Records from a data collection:
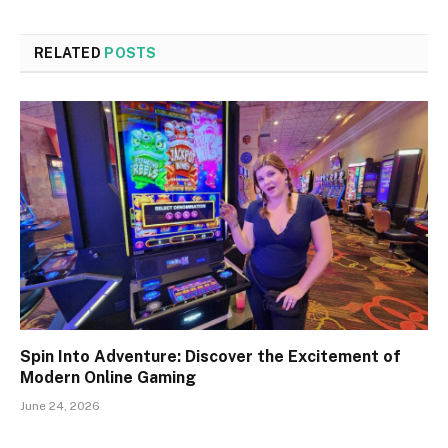
RELATED
POSTS
Spin Into Adventure: Discover the Excitement of
Modern Online Gaming
June 24, 2026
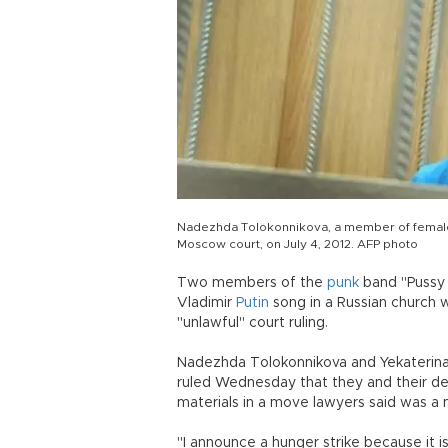
Nadezhda Tolokonnikova, a member of female R
Moscow court, on July 4, 2012. AFP photo
Two members of the
punk
band "Pussy R
Vladimir
Putin
song in a Russian church 
"unlawful" court ruling.
Nadezhda Tolokonnikova and Yekaterina
ruled Wednesday that they and their d
materials in a move lawyers said was a m
"I announce a hunger strike because it i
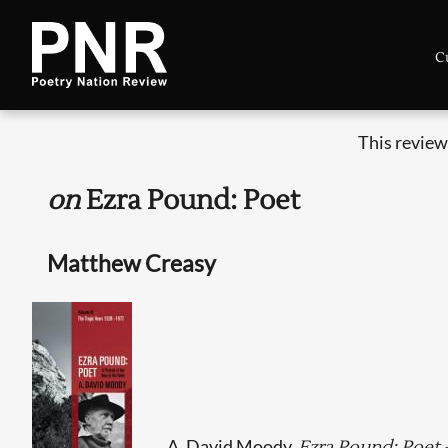
C
This review
on
Ezra Pound: Poet
Matthew Creasy
A. David Moody,
Ezra Pound: Poet -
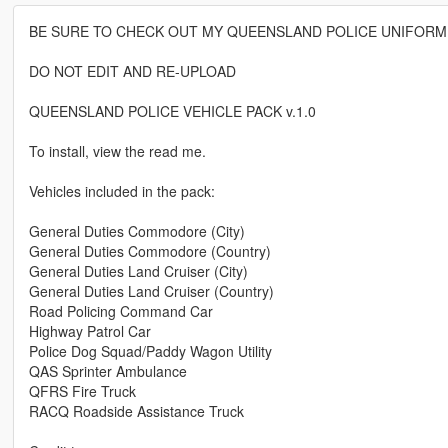
BE SURE TO CHECK OUT MY QUEENSLAND POLICE UNIFORM
DO NOT EDIT AND RE-UPLOAD
QUEENSLAND POLICE VEHICLE PACK v.1.0
To install, view the read me.
Vehicles included in the pack:
General Duties Commodore (City)
General Duties Commodore (Country)
General Duties Land Cruiser (City)
General Duties Land Cruiser (Country)
Road Policing Command Car
Highway Patrol Car
Police Dog Squad/Paddy Wagon Utility
QAS Sprinter Ambulance
QFRS Fire Truck
RACQ Roadside Assistance Truck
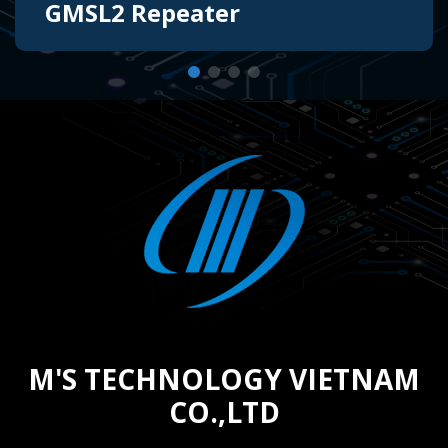
GMSL2 Repeater
The design of a repeater board helps equalize
the GMSL2 interface to extend the usable
range from sensor to controller by using
Lattice FPGA or can be used as a Power-over-
Coax Injector.
M'S TECHNOLOGY VIETNAM
CO.,LTD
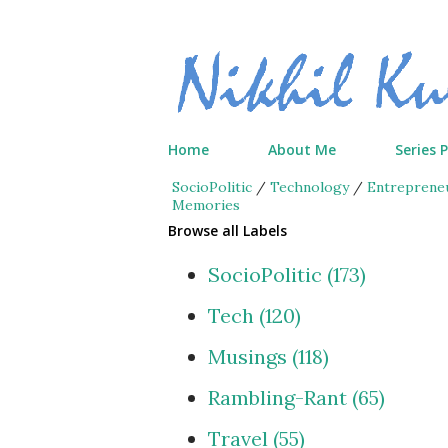
Home
About Me
Series 
SocioPolitic
/
Technology
/
Entreprene
Memories
Browse all Labels
SocioPolitic
173
Tech
120
Musings
118
Rambling-Rant
65
Travel
55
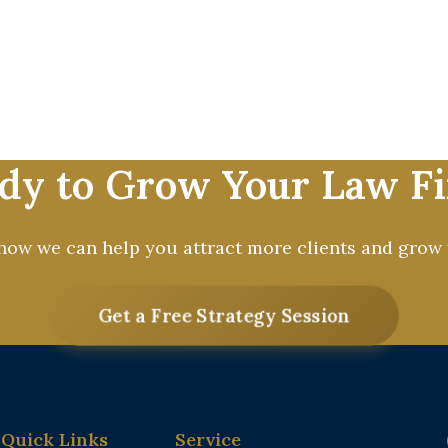
 firms grow by attracting high-quality clients and 
d results-driven digital marketing. From SEO and PP
e solutions tailored exclusively for attorneys. Our
ocus on practicing law. Partner with us and start bui
and successful law firm today.
dy to Grow Your Law F
 how we can help you attract more clients and grow 
Get a Free Strategy Session
Quick Links
Service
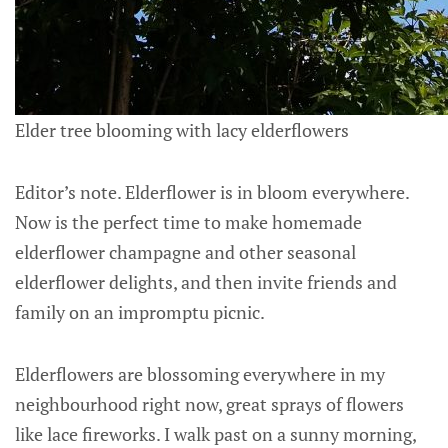
Elder tree blooming with lacy elderflowers
Editor’s note. Elderflower is in bloom everywhere.
Now is the perfect time to make homemade
elderflower champagne and other seasonal
elderflower delights, and then invite friends and
family on an impromptu picnic.
Elderflowers are blossoming everywhere in my
neighbourhood right now, great sprays of flowers
like lace fireworks. I walk past on a sunny morning,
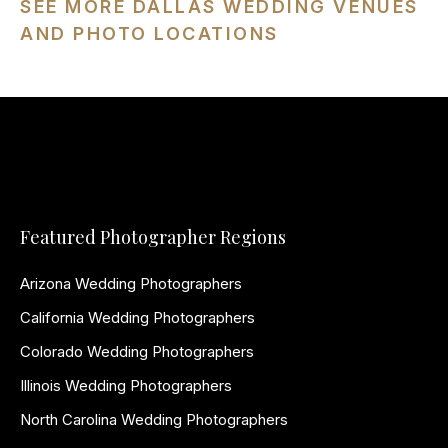
SEE MORE DALLAS WEDDING VENUES
AND PHOTO LOCATIONS
Featured Photographer Regions
Arizona Wedding Photographers
California Wedding Photographers
Colorado Wedding Photographers
Illinois Wedding Photographers
North Carolina Wedding Photographers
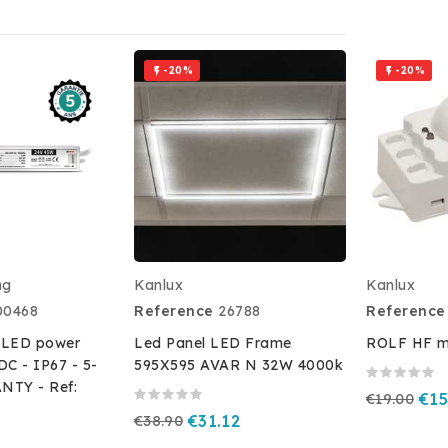
-20%
-20%


ng
Kanlux
Kanlux
00468
Reference
26788
Reference
 LED power
Led Panel LED Frame
ROLF HF mo
DC - IP67 - 5-
595X595 AVAR N 32W 4000k
TY - Ref:
€19.00
€15
€38.90
€31.12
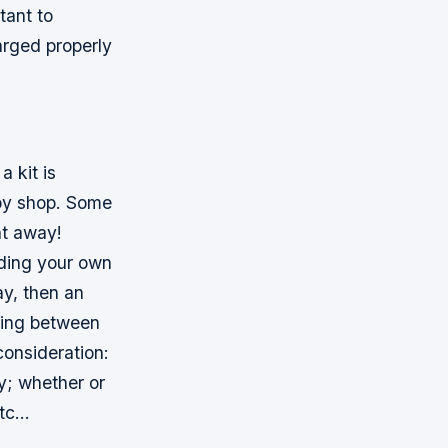
tant to
arged properly
 kit is
bby shop. Some
ht away!
lding your own
y, then an
sing between
consideration:
y; whether or
etc…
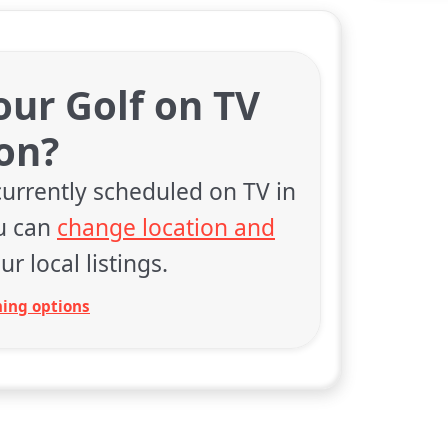
our Golf on TV
on?
currently scheduled on TV in
ou can
change location and
ur local listings.
ing options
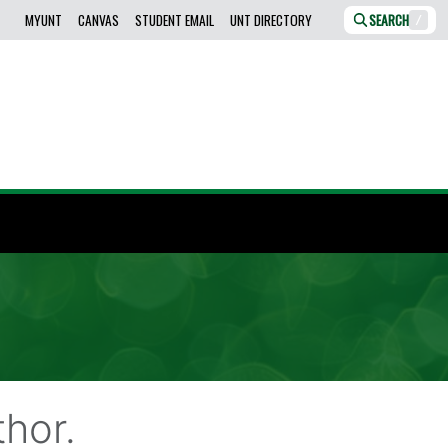
MYUNT
CANVAS
STUDENT EMAIL
UNT DIRECTORY
SEARCH
/
hor.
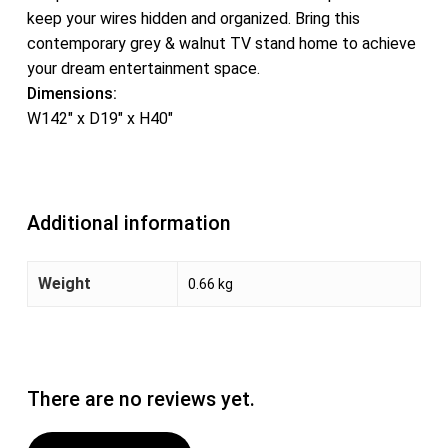
keep your wires hidden and organized. Bring this
contemporary grey & walnut TV stand home to achieve
your dream entertainment space.
Dimensions:
W142″ x D19″ x H40″
Additional information
Weight
0.66 kg
There are no reviews yet.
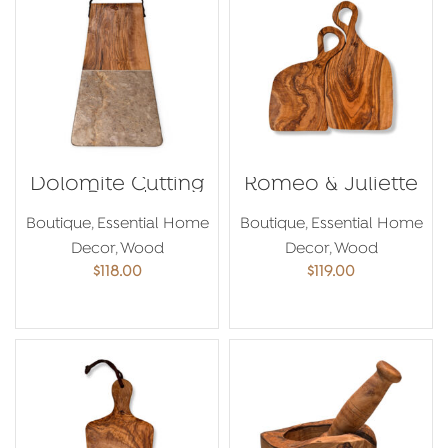
Dolomite Cutting
Romeo & Juliette
Board
Boutique
,
Essential Home
Boutique
,
Essential Home
Decor
,
Wood
Decor
,
Wood
$
118.00
$
119.00
ADD TO CART
ADD TO CART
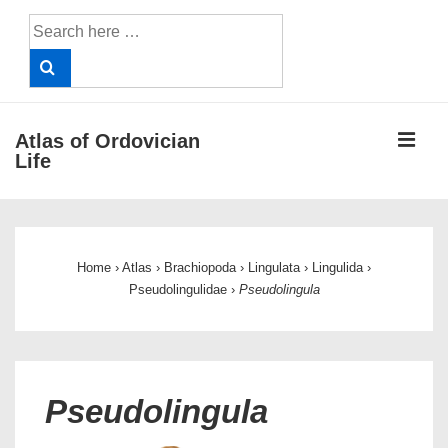
↓
Search
Skip
for:
to
Main
Content
ME
Atlas of Ordovician
Life
Main
Navigation
Home
›
Atlas
›
Brachiopoda
›
Lingulata
›
Lingulida
›
Pseudolingulidae
›
Pseudolingula
Pseudolingula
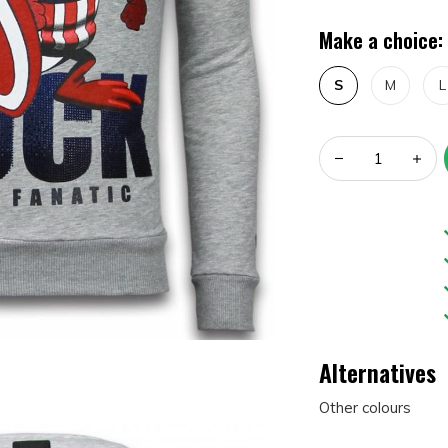
Make a choice:
S
M
L
Alternatives
Other colours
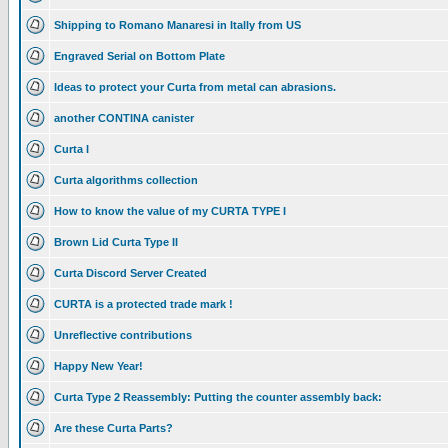
Shipping to Romano Manaresi in Itally from US
Engraved Serial on Bottom Plate
Ideas to protect your Curta from metal can abrasions.
another CONTINA canister
Curta I
Curta algorithms collection
How to know the value of my CURTA TYPE I
Brown Lid Curta Type II
Curta Discord Server Created
CURTA is a protected trade mark !
Unreflective contributions
Happy New Year!
Curta Type 2 Reassembly: Putting the counter assembly back:
Are these Curta Parts?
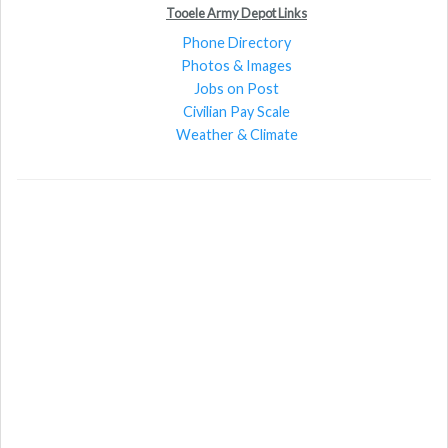
Tooele Army Depot Links
Phone Directory
Photos & Images
Jobs on Post
Civilian Pay Scale
Weather & Climate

TASK TO COMPLETE:
Output each record verbatim, but skip anything that is a picture.

REPLY TO THE TASK:
RELATED
POSTS
Spin Into Adventure: Discover the Excitement of
Modern Online Gaming
June 24, 2026
Nadezhda Tolokonnikova, a member of female R
Moscow court, on July 4, 2012. AFP photo
Two members of the
punk
band "Pussy R
Vladimir
Putin
song in a Russian church 
"unlawful" court ruling.
Nadezhda Tolokonnikova and Yekaterina
ruled Wednesday that they and their d
materials in a move lawyers said was a m
"I announce a hunger strike because it i
C
This review
on
Ezra Pound: Poet
Matthew Creasy
A. David Moody,
Ezra Pound: Poet -
BE SURE TO CHECK OUT MY QUEENSLAND POLICE UNIFORM
DO NOT EDIT AND RE-UPLOAD
QUEENSLAND POLICE VEHICLE PACK v.1.0
To install, view the read me.
Vehicles included in the pack:
General Duties Commodore (City)
General Duties Commodore (Country)
General Duties Land Cruiser (City)
General Duties Land Cruiser (Country)
Road Policing Command Car
Highway Patrol Car
Police Dog Squad/Paddy Wagon Utility
QAS Sprinter Ambulance
QFRS Fire Truck
RACQ Roadside Assistance Truck
GMSL2 Repeater
The design of a repeater board helps equalize
the GMSL2 interface to extend the usable
range from sensor to controller by using
Lattice FPGA or can be used as a Power-over-
Coax Injector.
M'S TECHNOLOGY VIETNAM
CO.,LTD
Home
About Me
Series 
SocioPolitic
/
Technology
/
Entreprene
Memories
Browse all Labels
SocioPolitic
173
Tech
120
Musings
118
Rambling-Rant
65
Travel
55
 firms grow by attracting high-quality clients and 
d results-driven digital marketing. From SEO and PP
e solutions tailored exclusively for attorneys. Our
ocus on practicing law. Partner with us and start bui
and successful law firm today.
dy to Grow Your Law F
 how we can help you attract more clients and grow 
Get a Free Strategy Session
Quick Links
Service
Elder tree blooming with lacy elderflowers
Editor’s note. Elderflower is in bloom everywhere.
Now is the perfect time to make homemade
elderflower champagne and other seasonal
elderflower delights, and then invite friends and
family on an impromptu picnic.
Elderflowers are blossoming everywhere in my
neighbourhood right now, great sprays of flowers
like lace fireworks. I walk past on a sunny morning,
SEE MORE DALLAS WEDDING VENUES
AND PHOTO LOCATIONS
Featured Photographer Regions
Arizona Wedding Photographers
California Wedding Photographers
Colorado Wedding Photographers
Illinois Wedding Photographers
North Carolina Wedding Photographers
-20%
-20%


ng
Kanlux
Kanlux
00468
Reference
26788
Reference
 LED power
Led Panel LED Frame
ROLF HF mo
DC - IP67 - 5-
595X595 AVAR N 32W 4000k
TY - Ref:
€19.00
€15
€38.90
€31.12
tant to
arged properly
 kit is
bby shop. Some
ht away!
lding your own
y, then an
sing between
consideration:
y; whether or
etc…
our Golf on TV
on?
currently scheduled on TV in
ou can
change location and
ur local listings.
ing options
MYUNT
CANVAS
STUDENT EMAIL
UNT DIRECTORY
SEARCH
/
hor.
keep your wires hidden and organized. Bring this
contemporary grey & walnut TV stand home to achieve
your dream entertainment space.
Dimensions:
W142″ x D19″ x H40″
Additional information
Weight
0.66 kg
There are no reviews yet.
Dolomite Cutting
Romeo & Juliette
Board
Boutique
,
Essential Home
Boutique
,
Essential Home
Decor
,
Wood
Decor
,
Wood
$
118.00
$
119.00
ADD TO CART
ADD TO CART
↓
Search
Skip
for:
to
Main
Content
ME
Atlas of Ordovician
Life
Main
Navigation
Home
›
Atlas
›
Brachiopoda
›
Lingulata
›
Lingulida
›
Pseudolingulidae
›
Pseudolingula
Pseudolingula
Make a choice:
S
M
L
Alternatives
Other colours
Shipping to Romano Manaresi in Itally from US
Engraved Serial on Bottom Plate
Ideas to protect your Curta from metal can abrasions.
another CONTINA canister
Curta I
Curta algorithms collection
How to know the value of my CURTA TYPE I
Brown Lid Curta Type II
Curta Discord Server Created
CURTA is a protected trade mark !
Unreflective contributions
Happy New Year!
Curta Type 2 Reassembly: Putting the counter assembly back:
Are these Curta Parts?
Tooele Army Depot Links
Phone Directory
Photos & Images
Jobs on Post
Civilian Pay Scale
Weather & Climate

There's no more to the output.